I want to read just 10 lines from Excel files (xlsx) without loading the whole file at once, as it can't be done on one of my machines (low memory).
I tried using
import xlrd
import pandas as pd
def open_file(path):
xl = pd.ExcelFile(path)
reader = xl.parse(chunksize=1000)
for chunk in reader:
print(chunk)
It seems like the file is loaded first then divided into parts.
How to read only first lines?
Importing csv files in Python is 100x faster than Excel files. We can now load these files in 0.63 seconds. That's nearly 10 times faster! Python loads CSV files 100 times faster than Excel files.

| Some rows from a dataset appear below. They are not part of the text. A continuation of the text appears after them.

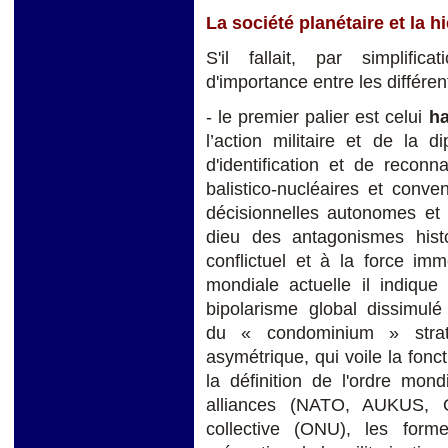
La société planétaire et la 
S'il fallait, par simplific
d'importance entre les différen
- le premier palier est celui
ha
l’action militaire et de la 
d'identification et de recon
balistico-nucléaires et conve
décisionnelles autonomes et
dieu des antagonismes histor
conflictuel et à la force im
mondiale actuelle il indique
bipolarisme global dissimulé
du « condominium » strat
asymétrique, qui voile la fonc
la définition de l'ordre mon
alliances (NATO, AUKUS, O
collective (ONU), les forme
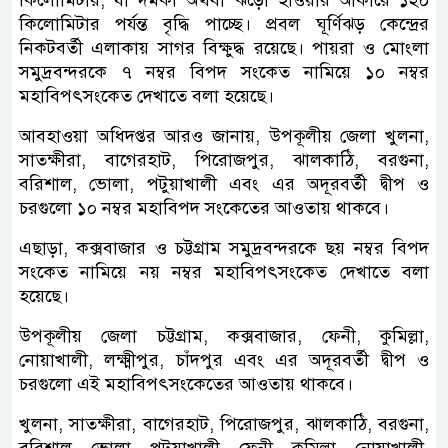
কিলোমিটার, যা দমকা অথবা ঝড়ো হাওয়ার আকারে ১২০
কিলোমিটার পর্যন্ত বৃদ্ধি পাচ্ছে। প্রবল ঘূর্ণিঝড় কেন্দ্রের
নিকটবর্তী এলাকায় সাগর বিক্ষুদ্ধ রয়েছে। পায়রা ও মোংলা
সমুদ্রবন্দরকে ৭ নম্বর বিপদ সংকেত নামিয়ে ১০ নম্বর
মহাবিপৎসংকেত দেখাতে বলা হয়েছে।
আবহাওয়া অধিদপ্তর আরও জানায়, উপকূলীয় জেলা খুলনা,
সাতক্ষীরা, বাগেরহাট, পিরোজপুর, ঝালকাঠি, বরগুনা,
বরিশাল, ভোলা, পটুয়াখালী এবং এর অদূরবর্তী দ্বীপ ও
চরগুলো ১০ নম্বর মহাবিপদ সংকেতের আওতায় থাকবে।
এছাড়া, কক্সবাজার ও চট্টগ্রাম সমুদ্রবন্দরকে ছয় নম্বর বিপদ
সংকেত নামিয়ে নয় নম্বর মহাবিপৎসংকেত দেখাতে বলা
হয়েছে।
উপকূলীয় জেলা চট্টগ্রাম, কক্সবাজার, ফেনী, কুমিল্লা,
নোয়াখালী, লক্ষ্মীপুর, চাঁদপুর এবং এর অদূরবর্তী দ্বীপ ও
চরগুলো এই মহাবিপৎসংকেতের আওতায় থাকবে।
খুলনা, সাতক্ষীরা, বাগেরহাট, পিরোজপুর, ঝালকাঠি, বরগুনা,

Python is great for processing Excel-files. You can handle large files much easier, you create reproducible code and you provide a documentation for your colleagues. We also saw the we have easily access to advanced features of Python. You could automate your whole reporting process.
Due to the nature of xlsx
files (which are essentially a bunch of xml
files zipped together) you can't poke the file at an arbitrary byte and hope for it to be the beginning of Nth row of the table in the sheet you are interested in.
The best you can do is use pandas.read_excel
with the skiprows
(skips rows from the top of the file) and skip_footer
(skips rows from the bottom) arguments. This however will load the whole file to memory first and then parse the required rows only.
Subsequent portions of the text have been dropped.